*** Opening Given information ***

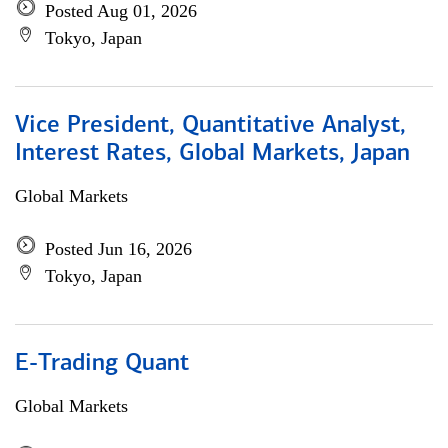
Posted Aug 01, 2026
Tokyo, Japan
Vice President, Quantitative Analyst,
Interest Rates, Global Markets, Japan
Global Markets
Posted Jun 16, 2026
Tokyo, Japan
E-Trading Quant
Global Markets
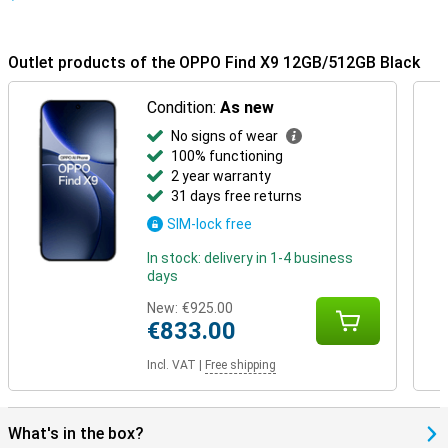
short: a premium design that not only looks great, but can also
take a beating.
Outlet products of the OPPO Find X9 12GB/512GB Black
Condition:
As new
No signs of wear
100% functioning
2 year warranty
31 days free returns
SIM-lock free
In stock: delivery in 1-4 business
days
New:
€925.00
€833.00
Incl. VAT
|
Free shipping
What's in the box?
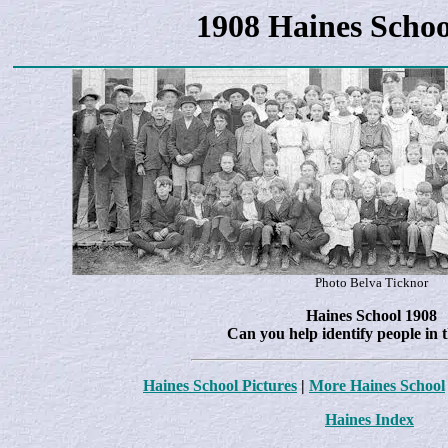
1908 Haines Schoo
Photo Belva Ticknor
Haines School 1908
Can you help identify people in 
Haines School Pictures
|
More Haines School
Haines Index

*** Closing Given information ***
*** Opening Given information ***

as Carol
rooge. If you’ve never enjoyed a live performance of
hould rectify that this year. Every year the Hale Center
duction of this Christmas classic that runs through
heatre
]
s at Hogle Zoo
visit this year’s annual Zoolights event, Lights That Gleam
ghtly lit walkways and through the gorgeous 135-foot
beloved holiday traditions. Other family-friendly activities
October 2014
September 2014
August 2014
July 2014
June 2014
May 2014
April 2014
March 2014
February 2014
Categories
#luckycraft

*** Closing Given information ***

## How to complete this task:
The required output is every line above from the one with "October 2014" down to the one with "#luckycraft", restated word for word, ends included.

## Exercise answer:
October 2014
September 2014
August 2014
July 2014
June 2014
May 2014
April 2014
March 2014
February 2014
Categories
#luckycraft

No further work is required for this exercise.